If A is a positive semidefinite matrix (meaning that its eigenvalues \lambda_1,\ldots,\lambda_n are nonnegative), then (\lambda_1\times\ldots\times\lambda_n)^\frac{1}{n}\leq \frac{\lambda_1+\ldots+\lambda_n}{n}. The product of the eigenvalues of a matrix is det(A), and sum of the eigenvalues is tr(A). That means we can write that inequality as det(A)^{\frac{1}{n}}\leq\left(\frac{tr(A)}{n}\right). We can raise both sides to the n to get a bound on det(A). We get that, for a positive semidefinite matrix det(A) \leq \left(\frac{tr(A)}{n}\right)^n.

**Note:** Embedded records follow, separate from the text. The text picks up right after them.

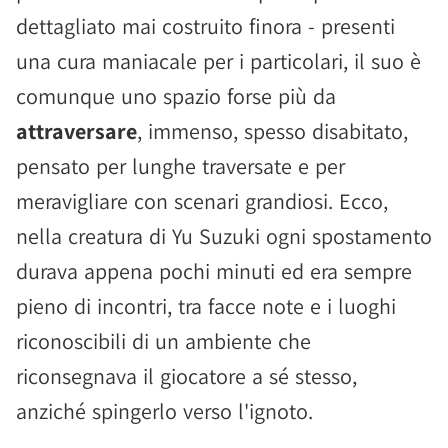
dettagliato mai costruito finora - presenti
una cura maniacale per i particolari, il suo è
comunque uno spazio forse più da
attraversare
, immenso, spesso disabitato,
pensato per lunghe traversate e per
meravigliare con scenari grandiosi. Ecco,
nella creatura di Yu Suzuki ogni spostamento
durava appena pochi minuti ed era sempre
pieno di incontri, tra facce note e i luoghi
riconoscibili di un ambiente che
riconsegnava il giocatore a sé stesso,
anziché spingerlo verso l'ignoto.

This is nice because the determinant is really expensive to calculate, but the trace is very easy to calculate as the sum of the diagonal entries of A. So this gives an upper bound on det(A) that is easy to obtain.

Let’s consider some positive semidefinite matrices that arise in applications and see what this inequality can tell us.

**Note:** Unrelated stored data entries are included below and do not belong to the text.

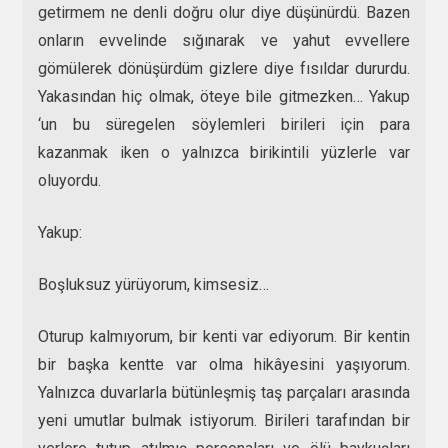
getirmem ne denli doğru olur diye düşünürdü. Bazen
onların evvelinde sığınarak ve yahut evvellere
gömülerek dönüşürdüm gizlere diye fısıldar dururdu.
Yakasından hiç olmak, öteye bile gitmezken… Yakup
‘un bu süregelen söylemleri birileri için para
kazanmak iken o yalnızca birikintili yüzlerle var
oluyordu.
Yakup:
Boşluksuz yürüyorum, kimsesiz…
Oturup kalmıyorum, bir kenti var ediyorum. Bir kentin
bir başka kentte var olma hikâyesini yaşıyorum.
Yalnızca duvarlarla bütünleşmiş taş parçaları arasında
yeni umutlar bulmak istiyorum. Birileri tarafından bir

Let \vec{f}:\mathbb{R}^n\to\mathbb{R}^n be a nonlinear function. Then the Jacobian of this nonlinear transformation is J=\begin{bmatrix}\frac{\partial f_1}{\partial x_1}&\ldots&\frac{\partial f_1}{\partial x_n}\\ \vdots & \ddots & \vdots \\ \frac{\partial f_n}{\partial x_1}&\ldots&\frac{\partial f_n}{\partial x_n}\end{bmatrix}. If the Jacobian matrix is positive semidefinite we can apply the inequality from earlier. It will tell us that det(J)\leq \left(\frac{tr(J)}{n}\right)^n. The right hand side of this can be rewritten as \left(\frac{\frac{\partial f_1}{\partial x_1}+\ldots+\frac{\partial f_n}{\partial x_n}}{n}\right)^n, but this is the same thing as \left(\frac{div \vec{f}}{n}\right)^n, where div is the divergence of a vector field. So we get that det J \leq \left(\frac {div \vec{f}}{n}\right)^n. This is interesting because the determinant of a linear transformation essentially tells you the volume that its basis vectors occupy, and this inequality says that this quantity is bounded above by a function of div f. div f tells you whether f behaves like a source or a sink at a point, so this inequality relates the volume occupied by the linearization of f to extent to which f behaves like a source or a sink at a point.

Now, suppose g:\mathbb{R}^n\to \mathbb{R} is a convex function. Then the Hessian matrix H is given by H=\begin{bmatrix}\frac{\partial^2f}{\partial x_1^2}&\frac{\partial^2 f}{\partial x_1\partial x_2}&\ldots&\frac{\partial^2 f}{\partial x_1\partial x_n}\\ \frac{\partial^2 f}{\partial x_2\partial x_1}&\frac{\partial^2f}{\partial x_2^2}&\ldots&\frac{\partial^2 f}{\partial x_2\partial x_n}\\ \vdots & \vdots & \ddots&\vdots\\ \frac{\partial^2 f}{\partial x_n\partial x_1}&\frac{\partial^2 f}{\partial x_n\partial x_2}&\ldots&\frac{\partial^2 f}{\partial x_n^2}\end{bmatrix} is positive semidefinite. Therefore det(H)\leq \left(\frac{tr(H)}{n}\right)^n. Like in the previous example, we can simplify the numerator. The trace of H is \frac{\partial^2 f}{\partial x_1^2}+\ldots+\frac{\partial^2 f}{\partial x_n^2}, but this is just \Delta f, the Laplacian of f. So this shows that for a convex function (Hessian is positive semidefinite) with Hessian matrix H, det(H)\leq(\frac{\Delta f}{n})^n. If you compute det H at a critical point of the function f (a place where \nabla f=\vec{0}), you get the Gaussian curvature of the function at that point. That means that this inequality gives an upper bound on the Gaussian curvature at a critical point in terms of \Delta f.

Hopefully this gives some insight into how the Arithmetic Mean – Geometric Mean Inequality comes up in different areas of math!